[Recorded data]
_ _ _
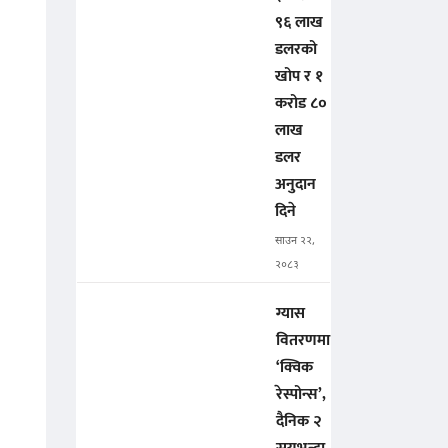
९६ लाख
डलरको
खोप र १
करोड ८०
लाख
डलर
अनुदान
दिने
साउन २२,
२०८३
ग्यास
वितरणमा
‘क्विक
रेस्पोन्स’,
दैनिक २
_ _ _
Restate the records above verbatim. Pictures stay out.

__Exercise result__:
९६ लाख
डलरको
खोप र १
करोड ८०
लाख
डलर
अनुदान
दिने
साउन २२,
२०८३
ग्यास
वितरणमा
‘क्विक
रेस्पोन्स’,
दैनिक २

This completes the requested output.